Let’s pretend we run a B2B website where management is not certain about the Return On Investment (ROI) from Internet marketing. One way to protect your company’s investment and build support for your marketing is create daily Key Performance Indicators (KPIs). Instead of explaining Daily KPIs step by laborious step I’m going to toss us into the deep end of the pool and explain how to swim.

Here is the deep end of the pool:

Setting Up KPIs On Atlantic BT blog

You may want to Zoom in since I couldn’t make the type larger and not have the page take forever to load (an SEO sin). Daily KPI numbers are divided into:

  • Building Blocks – Base numbers such as unique visitors and visits that feed other important calculations.
    .
  • Stickiness – Measures critical website “heuristic” measures, or how the site is being used and liked (or not).
    .
  • Conversion – Is the website doing what you want it to do. Note I assigned a $2,400 value to each conversion based on internal numbers. The value of your conversion may very.

Daily KPIs: Building Blocks

Date & Day
When comparing Yesterday to the Same Day Last Year including date and day helps. Most B2B websites go to sleep over the weekend. Knowing what day your comparison is comparing against is valuable.

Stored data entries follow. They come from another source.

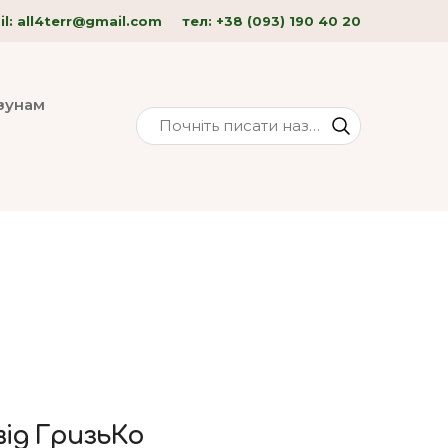
l: all4terr
@gmail.com
тел:
+38 (093) 190 40
20
изунам
 від ГризьКо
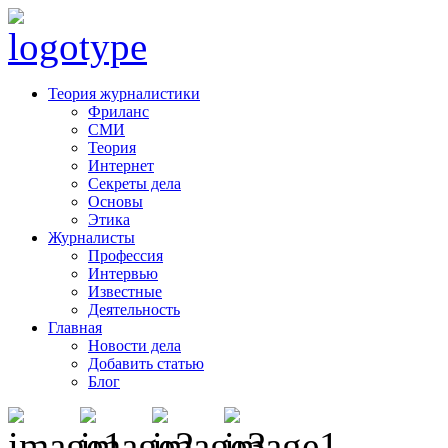
Теория журналистики
Фриланс
СМИ
Теория
Интернет
Секреты дела
Основы
Этика
Журналисты
Профессия
Интервью
Известные
Деятельность
Главная
Новости дела
Добавить статью
Блог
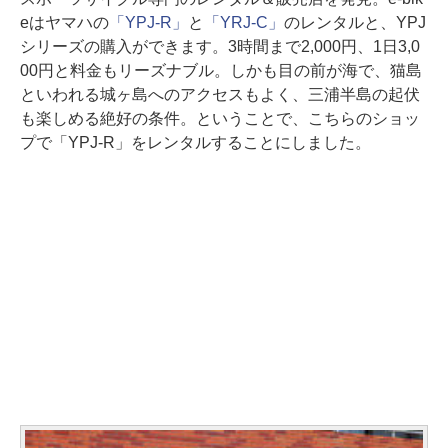
eはヤマハの
「YPJ-R」
と
「YRJ-C」
のレンタルと、YPJ
シリーズの購入ができます。3時間まで2,000円、1日3,0
00円と料金もリーズナブル。しかも目の前が海で、猫島
といわれる城ヶ島へのアクセスもよく、三浦半島の起伏
も楽しめる絶好の条件。ということで、こちらのショッ
プで「YPJ-R」をレンタルすることにしました。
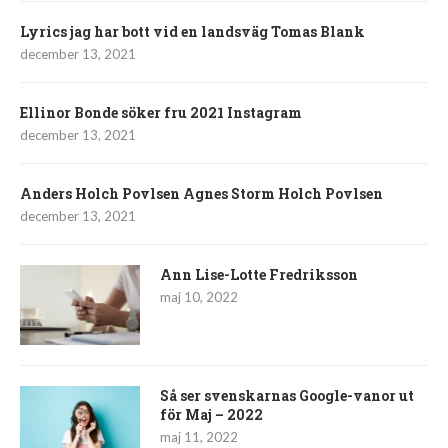
Lyrics jag har bott vid en landsväg Tomas Blank
december 13, 2021
Ellinor Bonde söker fru 2021 Instagram
december 13, 2021
Anders Holch Povlsen Agnes Storm Holch Povlsen
december 13, 2021
Ann Lise-Lotte Fredriksson
maj 10, 2022
Så ser svenskarnas Google-vanor ut
för Maj – 2022
maj 11, 2022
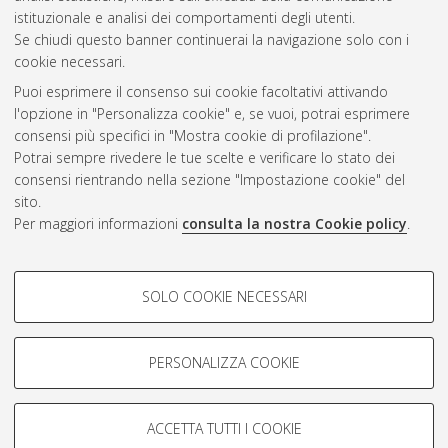
istituzionale e analisi dei comportamenti degli utenti.
Questa lista e' stata generata il
Fri Aug 7 16:23:40 2026 CEST
.
Se chiudi questo banner continuerai la navigazione solo con i
cookie necessari.
Puoi esprimere il consenso sui cookie facoltativi attivando
Atom
l'opzione in "Personalizza cookie" e, se vuoi, potrai esprimere
Rss 1.0
consensi più specifici in "Mostra cookie di profilazione".
Potrai sempre rivedere le tue scelte e verificare lo stato dei
Rss 2.0
consensi rientrando nella sezione "Impostazione cookie" del
sito.
Per maggiori informazioni
consulta la nostra Cookie policy
.
AMS Laurea
Servizio implementato e gestito da
AlmaDL
Impostazioni Cookie
COOKIE DI PROFILAZIONE -
SOLO COOKIE NECESSARI
Informativa sulla privacy
FACOLTATIVI
Condizioni d’uso del sito
Si tratta di cookie utilizzati per analizzare le caratteristiche della
navigazione degli utenti, creare profili in base al loro comportamento
PERSONALIZZA COOKIE
sul sito, per analisi di marketing.
Mostra cookie di profilazione
ACCETTA TUTTI I COOKIE
Google/Youtube Video
© ALMA MATER STUDIORUM - Università di Bologna, 2007-2026.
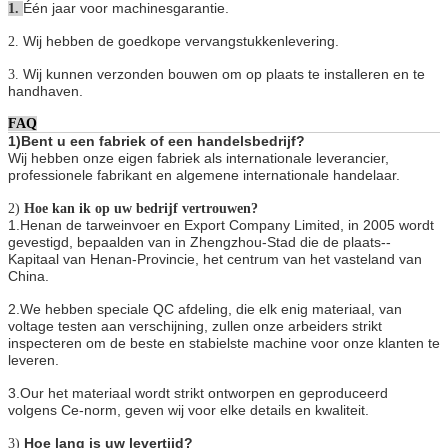
Één jaar voor machinesgarantie.
1.
Wij hebben de goedkope vervangstukkenlevering.
2.
Wij kunnen verzonden bouwen om op plaats te installeren en te
3.
handhaven.
FAQ
1)Bent u een fabriek of een handelsbedrijf?
Wij hebben onze eigen fabriek als internationale leverancier,
professionele fabrikant en algemene internationale handelaar.
2)
Hoe kan ik op uw bedrijf vertrouwen?
1.Henan de tarweinvoer en Export Company Limited, in 2005 wordt
gevestigd, bepaalden van in Zhengzhou-Stad die de plaats--
Kapitaal van Henan-Provincie, het centrum van het vasteland van
China.
2.We hebben speciale QC afdeling, die elk enig materiaal, van
voltage testen aan verschijning, zullen onze arbeiders strikt
inspecteren om de beste en stabielste machine voor onze klanten te
leveren.
3.Our het materiaal wordt strikt ontworpen en geproduceerd
volgens Ce-norm, geven wij voor elke details en kwaliteit.
Hoe lang is uw levertijd?
3)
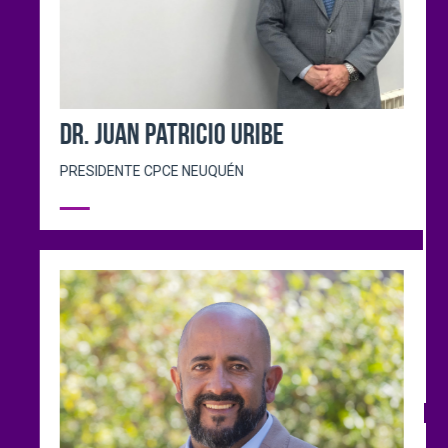
Dr. Emiliano Zarco
PRESIDENTE CPCE DE MENDOZA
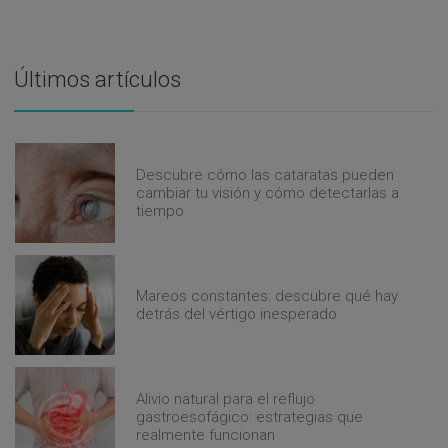
Últimos artículos
Descubre cómo las cataratas pueden
cambiar tu visión y cómo detectarlas a
tiempo
Mareos constantes: descubre qué hay
detrás del vértigo inesperado
Alivio natural para el reflujo
gastroesofágico: estrategias que
realmente funcionan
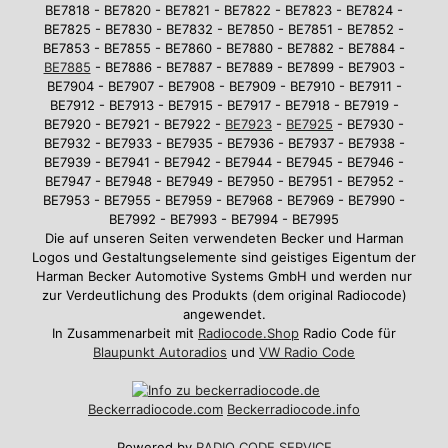
BE7818 - BE7820 - BE7821 - BE7822 - BE7823 - BE7824 -
BE7825 - BE7830 - BE7832 - BE7850 - BE7851 - BE7852 -
BE7853 - BE7855 - BE7860 - BE7880 - BE7882 - BE7884 -
BE7885
- BE7886 - BE7887 - BE7889 - BE7899 - BE7903 -
BE7904 - BE7907 - BE7908 - BE7909 - BE7910 - BE7911 -
BE7912 - BE7913 - BE7915 - BE7917 - BE7918 - BE7919 -
BE7920 - BE7921 - BE7922 -
BE7923
-
BE7925
- BE7930 -
BE7932 - BE7933 - BE7935 - BE7936 - BE7937 - BE7938 -
BE7939 - BE7941 - BE7942 - BE7944 - BE7945 - BE7946 -
BE7947 - BE7948 - BE7949 - BE7950 - BE7951 - BE7952 -
BE7953 - BE7955 - BE7959 - BE7968 - BE7969 - BE7990 -
BE7992 - BE7993 - BE7994 - BE7995
Die auf unseren Seiten verwendeten Becker und Harman
Logos und Gestaltungselemente sind geistiges Eigentum der
Harman Becker Automotive Systems GmbH und werden nur
zur Verdeutlichung des Produkts (dem original Radiocode)
angewendet.
In Zusammenarbeit mit
Radiocode.Shop
Radio Code für
Blaupunkt Autoradios
und
VW Radio Code
Beckerradiocode
.com
Beckerradiocode.info
Powered by
RADIO CODE SERVICE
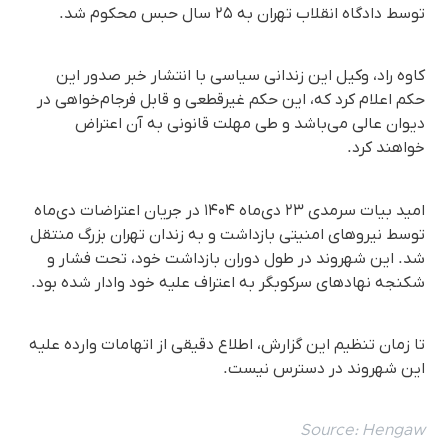
توسط دادگاه انقلاب تهران به ۲۵ سال حبس محکوم شد.
کاوه راد، وکیل این زندانی سیاسی با انتشار خبر صدور این
حکم اعلام کرد که، این حکم غیرقطعی و قابل فرجام‌خواهی در
دیوان عالی می‌باشد و طی مهلت قانونی به آن اعتراض
خواهند کرد.
امید بیات سرمدی ۲۳ دی‌ماه ۱۴۰۴ در جریان اعتراضات دی‌ماه
توسط نیروهای امنیتی بازداشت و به زندان تهران بزرگ منتقل
شد. این شهروند در طول دوران بازداشت خود، تحت فشار و
شکنجه نهادهای سرکوبگر به اعتراف علیه خود وادار شده بود.
تا زمان تنظیم این گزارش، اطلاع دقیقی از اتهامات وارده علیه
این شهروند در دسترس نیست.
Source:
Hengaw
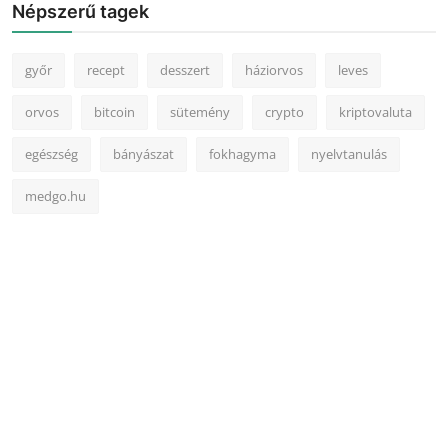
Népszerű tagek
győr
recept
desszert
háziorvos
leves
orvos
bitcoin
sütemény
crypto
kriptovaluta
egészség
bányászat
fokhagyma
nyelvtanulás
medgo.hu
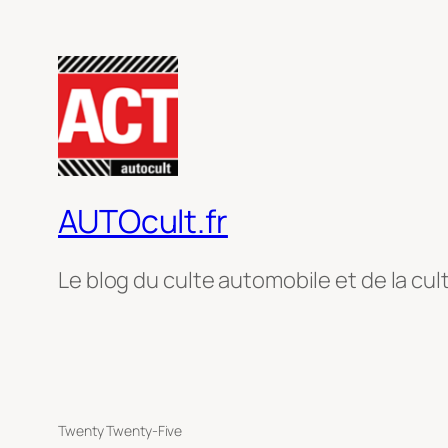
AUTOcult.fr
Le blog du culte automobile et de la cul
Twenty Twenty-Five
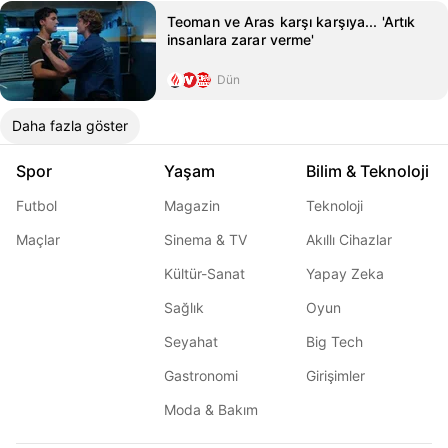
Teoman ve Aras karşı karşıya... 'Artık
insanlara zarar verme'
Dün
Daha fazla göster
Spor
Yaşam
Bilim & Teknoloji
Futbol
Magazin
Teknoloji
Maçlar
Sinema & TV
Akıllı Cihazlar
Kültür-Sanat
Yapay Zeka
Sağlık
Oyun
Seyahat
Big Tech
Gastronomi
Girişimler
Moda & Bakım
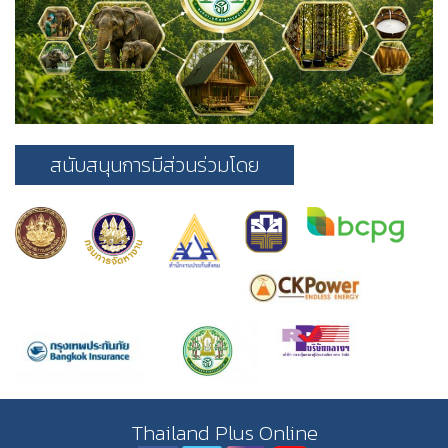
สนับสนุนการมีส่วนร่วมโดย
Thailand Plus Online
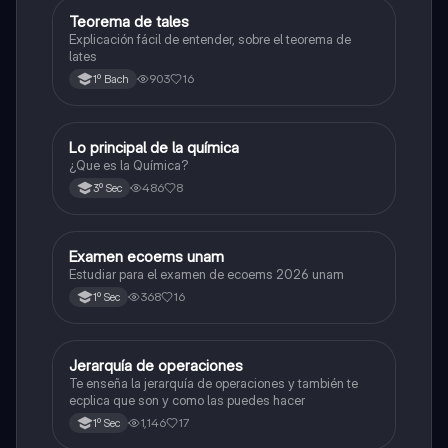
Teorema de tales
Matemáticas
Explicación fácil de entender, sobre el teorema de
lates
903
16
1º Bach
Lo principal de la química
Química
¿Que es la Química?
486
8
3º Sec
Examen ecoems unam
Español
Estudiar para el examen de ecoems 2026 unam
368
16
1º Sec
Jerarquía de operaciones
Matemáticas
Te enseña la jerarquía de operaciones y también te
ecplica que son y como las puedes hacer
1,146
17
1º Sec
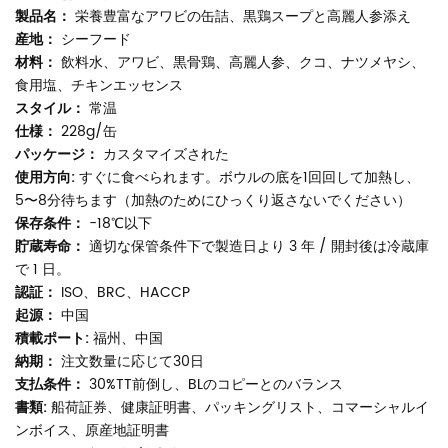
製品名：
栄養豊富なアワビの缶詰、黒鶏スープと高麗人参添え
産地：
シーフード
材料：
飲料水、アワビ、黒骨鶏、高麗人参、クコ、ナツメヤシ、
食用塩、チキンエッセンス
スタイル：
常温
仕様：
228g/缶
パッケージ：
カスタマイズされた
使用方向:
すぐに食べられます。ボウルの底を1回回して加熱し、
5〜8分待ちます（加熱のためにひっくり返さないでください）
保存条件：
-18℃以下
貯蔵寿命：
適切な保管条件下で製造日より 3 年 / 開封後は冷蔵庫
で 1 日。
認証：
ISO、BRC、HACCP
起源：
中国
積載ポート:
福州、中国
納期：
注文数量に応じて30日
支払条件：
30%TT前倒し、BLのコピーとのバランス
書類:
船荷証券、健康証明書、パッキングリスト、コマーシャルイ
ンボイス、原産地証明書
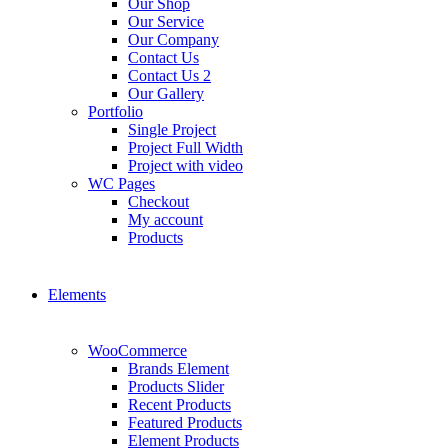
Our Shop
Our Service
Our Company
Contact Us
Contact Us 2
Our Gallery
Portfolio
Single Project
Project Full Width
Project with video
WC Pages
Checkout
My account
Products
Elements
WooCommerce
Brands Element
Products Slider
Recent Products
Featured Products
Element Products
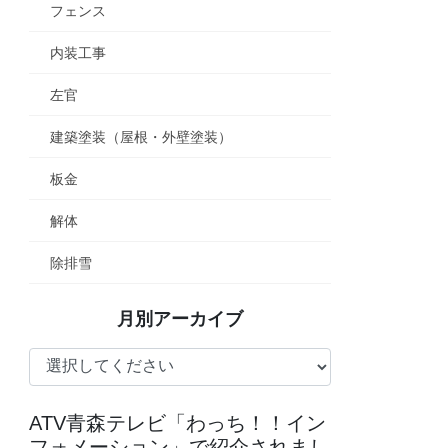
フェンス
内装工事
左官
建築塗装（屋根・外壁塗装）
板金
解体
除排雪
月別アーカイブ
ATV青森テレビ「わっち！！イン
フォメーション」で紹介されまし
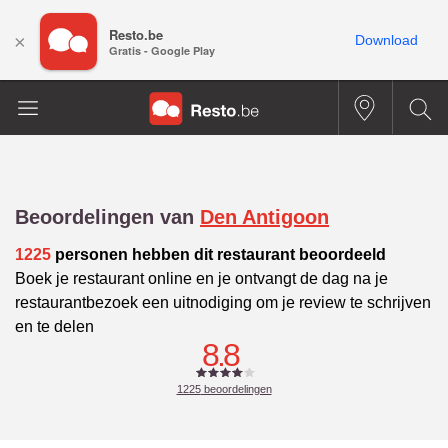
Resto.be
×
Download
Gratis - Google Play
Beoordelingen van
Den Antigoon
1225
personen hebben dit restaurant beoordeeld
Boek je restaurant online en je ontvangt de dag na je
restaurantbezoek een uitnodiging om je review te schrijven
en te delen
8.8
1225
beoordelingen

In the example above we would expect Monday’s numbers to beat a Saturday.

Uniques
Unique traffic to your website created by planting a “cookie” (little piece of code on a visitors computer). A person can only be “unique” once. There is a “cookie erase” controversy. People who erase cookies can appear as a “unique” visitor twice. Don’t sweat a detail that fine BECAUSE it is true across your model.

Web analytics are NOT a search for absolute mathematical truth. Web analytics are a search for marketing truth. We create models to find Internet marketing truth. In our Internet marketing models consistency trumps absolute accuracy. Don’t trip over million dollar bills to pick up nickels.

% – The % gain or loss vs same day last year.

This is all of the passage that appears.